ABOUT THIS TASK –
Below are some records; state how many of their lines contain the word "ביטול", and add nothing.

RECORDS PROVIDED –
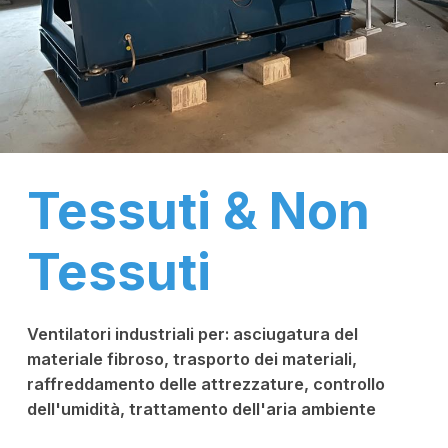
Tessuti & Non
Tessuti
Ventilatori industriali per: asciugatura del
materiale fibroso, trasporto dei materiali,
raffreddamento delle attrezzature, controllo
dell'umidità, trattamento dell'aria ambiente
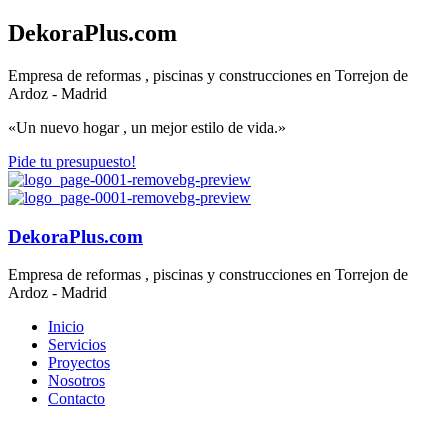
DekoraPlus.com
Empresa de reformas , piscinas y construcciones en Torrejon de
Ardoz - Madrid
«Un nuevo hogar , un mejor estilo de vida.»
Pide tu presupuesto!
DekoraPlus.com
Empresa de reformas , piscinas y construcciones en Torrejon de
Ardoz - Madrid
Inicio
Servicios
Proyectos
Nosotros
Contacto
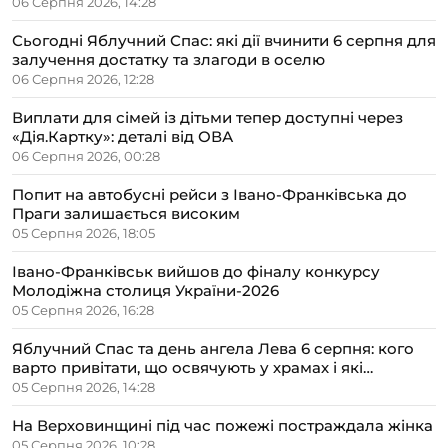
06 Серпня 2026, 14:28
Сьогодні Яблучний Спас: які дії вчинити 6 серпня для
залучення достатку та злагоди в оселю
06 Серпня 2026, 12:28
Виплати для сімей із дітьми тепер доступні через
«Дія.Картку»: деталі від ОВА
06 Серпня 2026, 00:28
Попит на автобусні рейси з Івано-Франківська до
Праги залишається високим
05 Серпня 2026, 18:05
Івано-Франківськ вийшов до фіналу конкурсу
Молодіжна столиця України-2026
05 Серпня 2026, 16:28
Яблучний Спас та день ангела Лева 6 серпня: кого
варто привітати, що освячують у храмах і які
прикмети передбачають осінь
05 Серпня 2026, 14:28
На Верховинщині під час пожежі постраждала жінка
05 Серпня 2026, 10:28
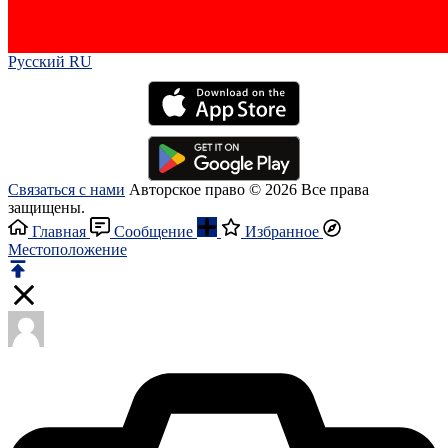
Русский RU‎
Связаться с нами
Авторское право © 2026 Все права
защищены.
Главная
Сообщение
Избранное
Местоположение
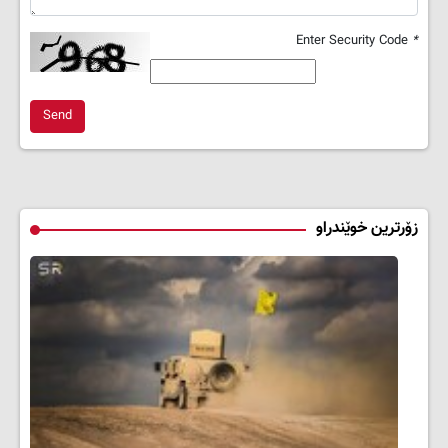
Enter Security Code
*
Send
زۆرترین خوێندراو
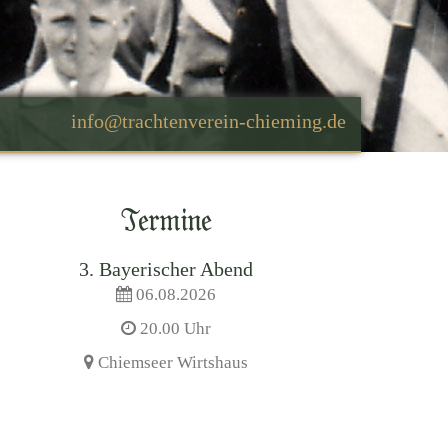
Termine
3. Bayerischer Abend
06.08.2026
20.00 Uhr
Chiemseer Wirtshaus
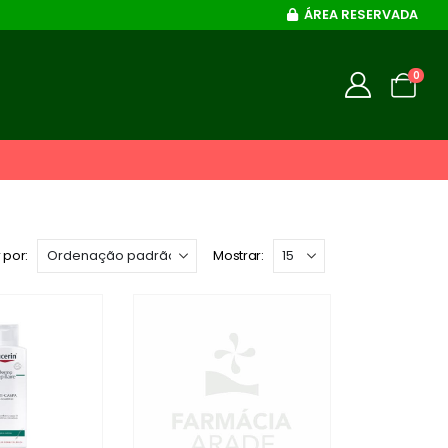
ÁREA RESERVADA
0
 por:
Mostrar:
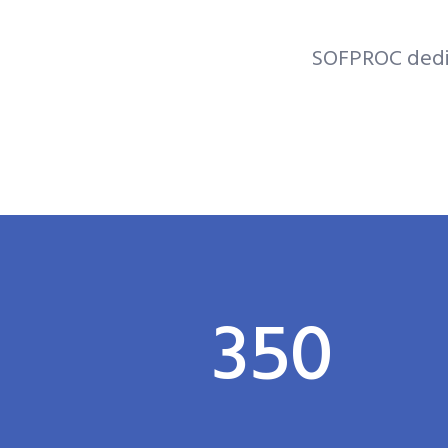
SOFPROC dedic
350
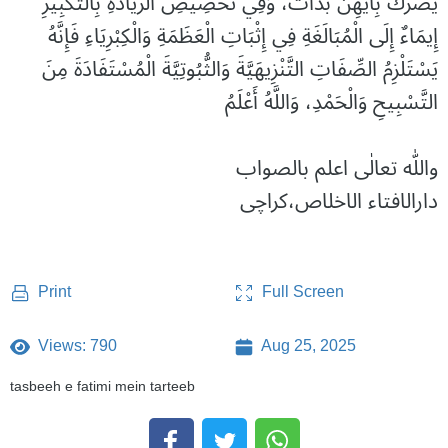
يَضُرُّكَ بِأَيِّهِنَّ بَدَأْتَ، وَفِي تَخْصِيصِ الزِّيَادَةِ بِالتَّكْبِيرِ
إِيمَاءٌ إِلَى الْمُبَالَغَةِ فِي إِثْبَاتِ الْعَظَمَةِ وَالْكِبْرِيَاءِ فَإِنَّهُ
يَسْتَلْزِمُ الصِّفَاتِ التَّنْزِيهَيَّةَ وَالثُّبُوتِيَّةَ الْمُسْتَفَادَةَ مِنَ
التَّسْبِيحِ وَالْحَمْدِ، وَاللَّهُ أَعْلَمُ
واللّٰه تعالٰی اعلم بالصواب
دارالافتاء الاخلاص،کراچی
Full Screen
Print
Views: 790
Aug 25, 2025
tasbeeh e fatimi mein tarteeb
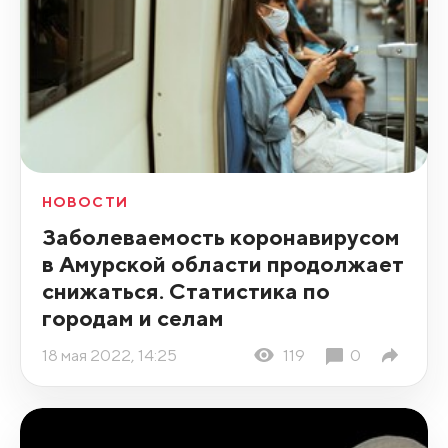
НОВОСТИ
Заболеваемость коронавирусом
в Амурской области продолжает
снижаться. Статистика по
городам и селам
18 мая 2022, 14:25
119
0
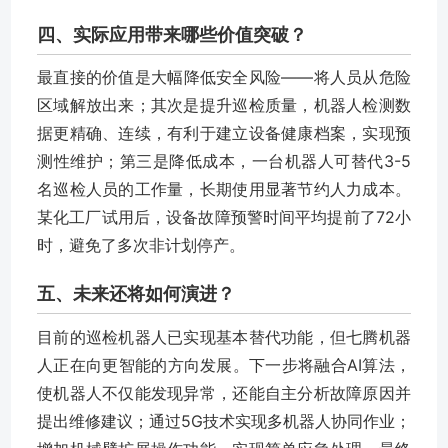
四、实际应用带来哪些价值突破？
最直接的价值是大幅降低安全风险——将人员从危险
区域解放出来；其次是提升巡检质量，机器人检测数
据更精确、连续，有利于建立设备健康档案，实现预
测性维护；第三是降低成本，一台机器人可替代3-5
名巡检人员的工作量，长期使用显著节约人力成本。
某化工厂试用后，设备故障预警时间平均提前了72小
时，避免了多次非计划停产。
五、未来还将如何演进？
目前的巡检机器人已实现基本替代功能，但七腾机器
人正在向更智能的方向发展。下一步将融合AI算法，
使机器人不仅能发现异常，还能自主分析故障原因并
提出维修建议；通过5G技术实现多机器人协同作业；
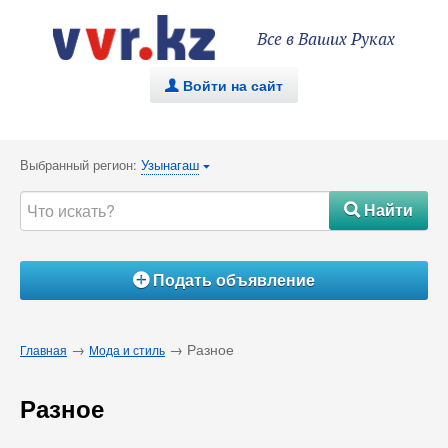
Все в Ваших Руках
Войти на сайт
.
Выбранный регион:
Узынагаш
{
Найти
#
Подать объявление
Á
→
→ Разное
Главная
Мода и стиль
Разное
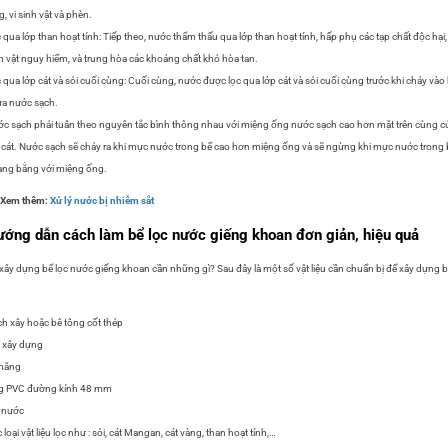
g, vi sinh vật và phèn.
 qua lớp than hoạt tính: Tiếp theo, nước thẩm thấu qua lớp than hoạt tính, hấp phụ các tạp chất độc hại,
h vật nguy hiểm, và trung hòa các khoáng chất khó hòa tan.
 qua lớp cát và sỏi cuối cùng: Cuối cùng, nước được lọc qua lớp cát và sỏi cuối cùng trước khi chảy vào
a nước sạch.
c sạch phải tuân theo nguyên tắc bình thông nhau với miệng ống nước sạch cao hơn mặt trên cùng c
 cát. Nước sạch sẽ chảy ra khi mực nước trong bể cao hơn miệng ống và sẽ ngừng khi mực nước trong 
ng bằng với miệng ống.
>Xem thêm:
Xử lý nước bị nhiễm sắt
ớng dẫn cách làm bể lọc nước giếng khoan đơn giản, hiệu quả
xây dựng bể lọc nước giếng khoan cần những gì? Sau đây là một số vật liệu cần chuẩn bị để xây dựng 
h xây hoặc bê tông cốt thép
 xây dựng
 măng
g PVC đường kính 48 mm
 nước
 loại vật liệu lọc như : sỏi, cát Mangan, cát vàng, than hoạt tính,…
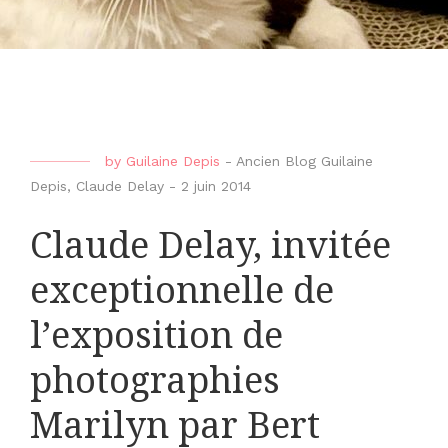
by
Guilaine Depis
-
Ancien Blog Guilaine
Depis
,
Claude Delay
-
2 juin 2014
Claude Delay, invitée
exceptionnelle de
l’exposition de
photographies
Marilyn par Bert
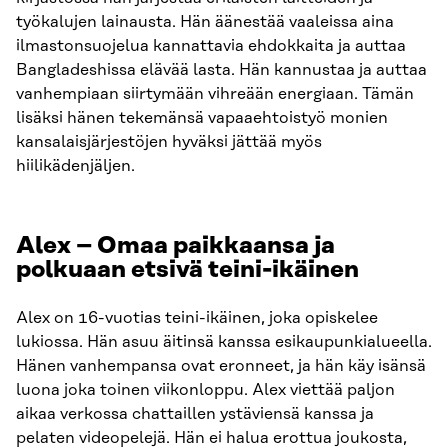
työkalujen lainausta. Hän äänestää vaaleissa aina
ilmastonsuojelua kannattavia ehdokkaita ja auttaa
Bangladeshissa elävää lasta. Hän kannustaa ja auttaa
vanhempiaan siirtymään vihreään energiaan. Tämän
lisäksi hänen tekemänsä vapaaehtoistyö monien
kansalaisjärjestöjen hyväksi jättää myös
hiilikädenjäljen.
Alex – Omaa paikkaansa ja
polkuaan etsivä teini-ikäinen
Alex on 16-vuotias teini-ikäinen, joka opiskelee
lukiossa. Hän asuu äitinsä kanssa esikaupunkialueella.
Hänen vanhempansa ovat eronneet, ja hän käy isänsä
luona joka toinen viikonloppu. Alex viettää paljon
aikaa verkossa chattaillen ystäviensä kanssa ja
pelaten videopelejä. Hän ei halua erottua joukosta,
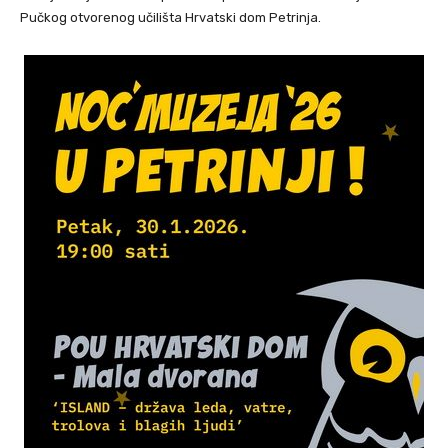
Pučkog otvorenog učilišta Hrvatski dom Petrinja.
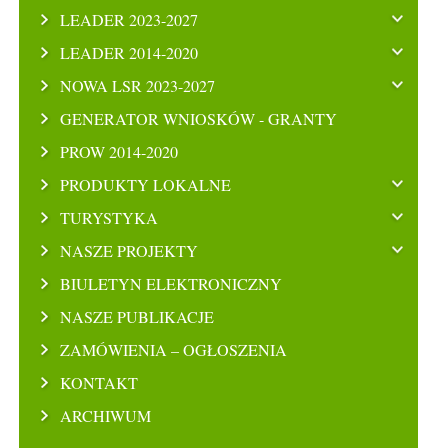
LEADER 2023-2027
LEADER 2014-2020
NOWA LSR 2023-2027
GENERATOR WNIOSKÓW - GRANTY
PROW 2014-2020
PRODUKTY LOKALNE
TURYSTYKA
NASZE PROJEKTY
BIULETYN ELEKTRONICZNY
NASZE PUBLIKACJE
ZAMÓWIENIA – OGŁOSZENIA
KONTAKT
ARCHIWUM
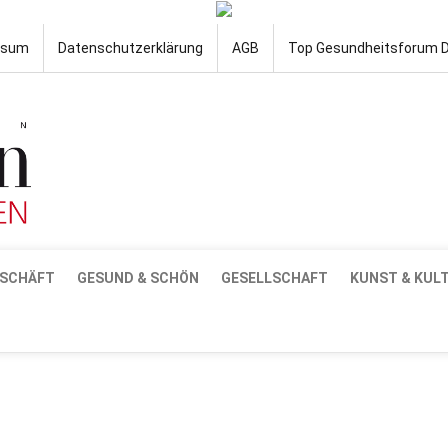
ssum
Datenschutzerklärung
AGB
Top Gesundheitsforum 
SCHÄFT
GESUND & SCHÖN
GESELLSCHAFT
KUNST & KUL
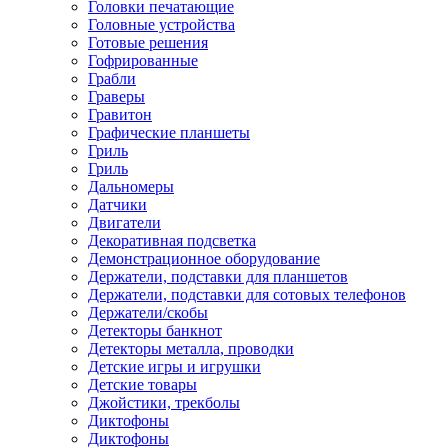
Головки печатающие
Головные устройства
Готовые решения
Гофрированные
Грабли
Граверы
Гравитон
Графические планшеты
Гриль
Гриль
Дальномеры
Датчики
Двигатели
Декоративная подсветка
Демонстрационное оборудование
Держатели, подставки для планшетов
Держатели, подставки для сотовых телефонов
Держатели/скобы
Детекторы банкнот
Детекторы металла, проводки
Детские игры и игрушки
Детские товары
Джойстики, трекболы
Диктофоны
Диктофоны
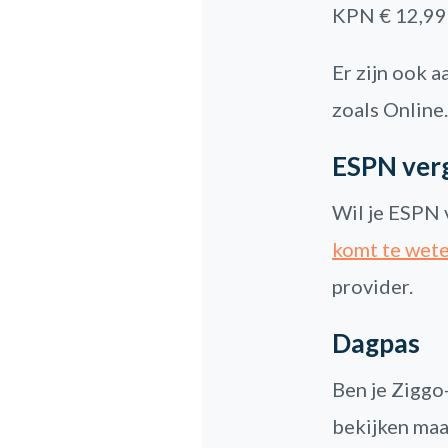
KPN € 12,99
Er zijn ook 
zoals Online.
ESPN verg
Wil je ESPN 
komt te wet
provider.
Dagpas
Ben je Ziggo-
bekijken maa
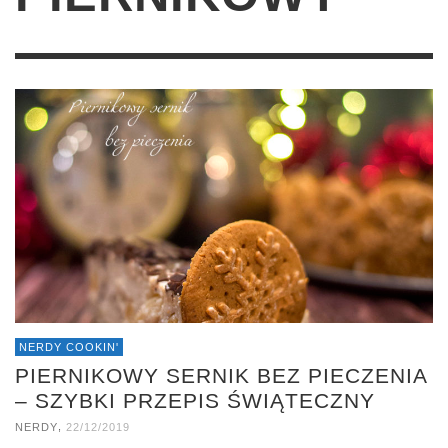
NERDY COOKIN'
PIERNIKOWY SERNIK BEZ PIECZENIA
– SZYBKI PRZEPIS ŚWIĄTECZNY
,
NERDY
22/12/2019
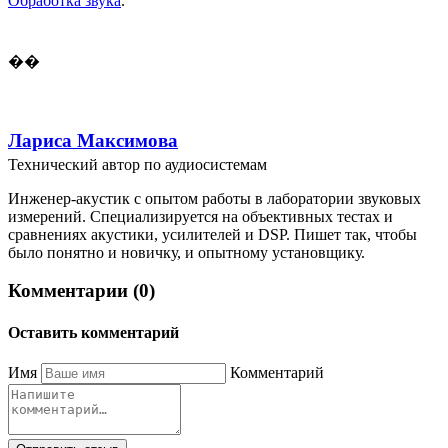
Обработка звука
.
��
Лариса Максимова
Технический автор по аудиосистемам
Инженер-акустик с опытом работы в лаборатории звуковых
измерений. Специализируется на объективных тестах и
сравнениях акустики, усилителей и DSP. Пишет так, чтобы
было понятно и новичку, и опытному установщику.
Комментарии (0)
Оставить комментарий
Имя
Комментарий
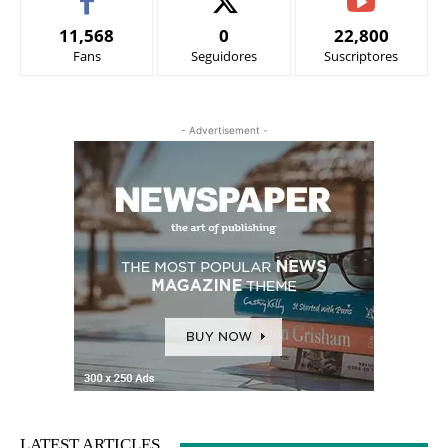
11,568
0
22,800
Fans
Seguidores
Suscriptores
- Advertisement -
LATEST ARTICLES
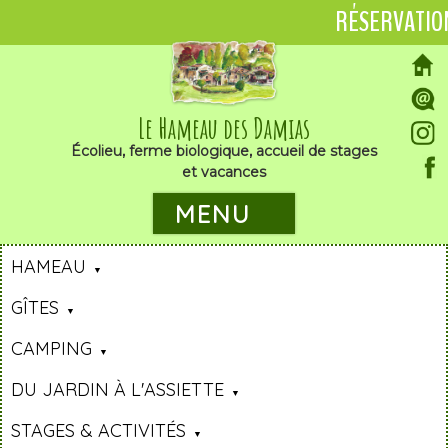
RÉSERVATIO
Le Hameau des Damias
Écolieu, ferme biologique, accueil de stages
et vacances
MENU
HAMEAU
GÎTES
CAMPING
DU JARDIN À L'ASSIETTE
STAGES & ACTIVITÉS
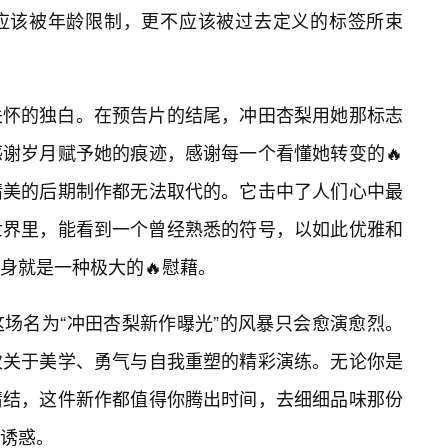
应该被年龄限制，更不应该被过去定义的标签所束
关怀的独白。在预告片的结尾，冲田杏梨用她那标志
谢岁月赋予她的痕迹，感谢每一个看懂她转变的🔥
精美的后期制作都无法取代的。它击中了人们心中最
世界里，能看到一个曾经熟悉的符号，以如此优雅和
身就是一种极大的🔥慰藉。
这场名为“冲田杏梨新作曝光”的风暴只会愈演愈烈。
次关于美学、勇气与自我重塑的精彩演练。无论你是
情结，这件新作都值得你腾出时间，去细细品味那份
诱惑。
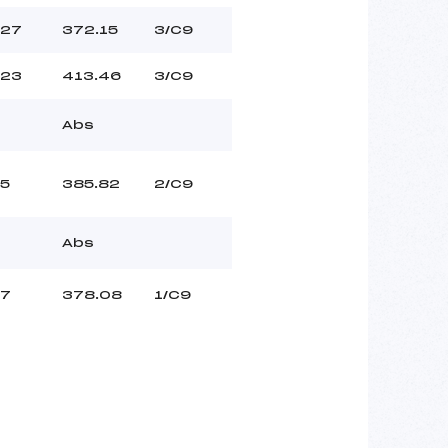
27
372.15
3/C9
23
413.46
3/C9
Abs
5
385.82
2/C9
Abs
7
378.08
1/C9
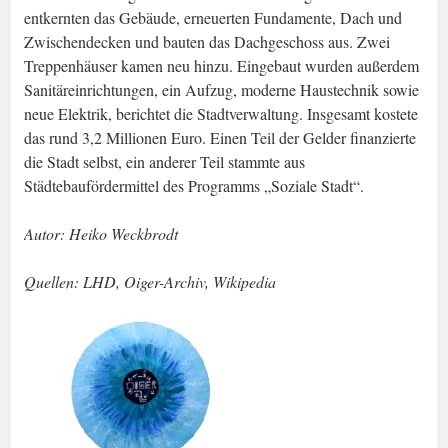
entkernten das Gebäude, erneuerten Fundamente, Dach und
Zwischendecken und bauten das Dachgeschoss aus. Zwei
Treppenhäuser kamen neu hinzu. Eingebaut wurden außerdem
Sanitäreinrichtungen, ein Aufzug, moderne Haustechnik sowie
neue Elektrik, berichtet die Stadtverwaltung. Insgesamt kostete
das rund 3,2 Millionen Euro. Einen Teil der Gelder finanzierte
die Stadt selbst, ein anderer Teil stammte aus
Städtebaufördermittel des Programms „Soziale Stadt“.
Autor: Heiko Weckbrodt
Quellen: LHD, Oiger-Archiv, Wikipedia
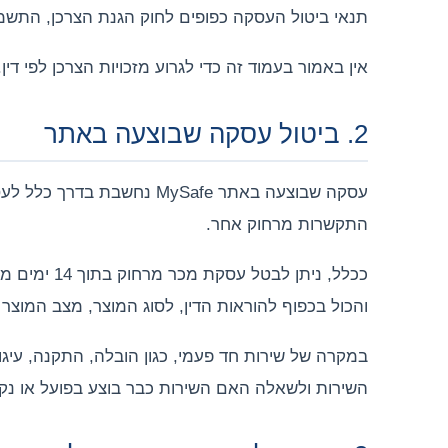
תנאי ביטול העסקה כפופים לחוק הגנת הצרכן, התשמ״א - 1981, לתקנות הגנת הצרכן בנושא ביטול עסקה, ולכל דין ר
אין באמור בעמוד זה כדי לגרוע מזכויות הצרכן לפי דין
2. ביטול עסקה שבוצעה באתר
עסקה שבוצעה באתר MySafe 
התקשרות מרחוק אחר.
ככלל, ניתן
והכול בכפוף להוראות הדין, לסוג המוצר, מצב המוצר 
במקרה של שירות חד פעמי, כגון הובלה, התקנה, עיגון,
השירות ולשאלה האם השירות כבר בוצע בפועל או נקב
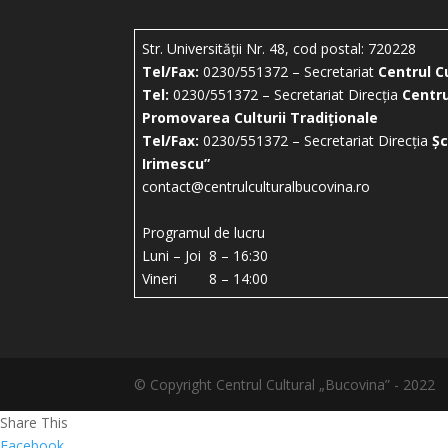
Str. Universității Nr. 48, cod postal: 720228
Tel/Fax:
0230/551372 – Secretariat
Centrul C
Tel:
0230/551372 – Secretariat Direcția
Centru
Promovarea Culturii Tradiționale
Tel/Fax:
0230/551372 – Secretariat Direcția
Șc
Irimescu”
contact@centrulculturalbucovina.ro
Programul de lucru
Luni – Joi 8 – 16:30
Vineri 8 – 14:00
© Copyright Centrul Cultural „Bucovina” - 2022
Share This
Facebook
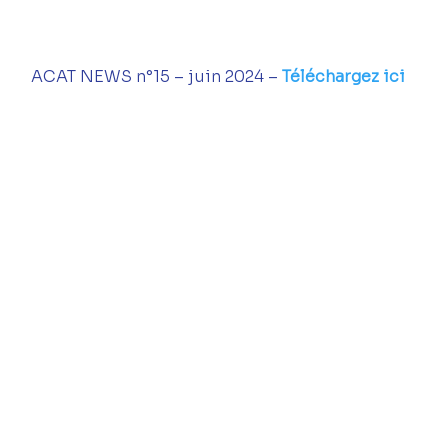
ACAT NEWS n°15 – juin 2024 –
Téléchargez ici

SOLUTION TO THIS TASK –
2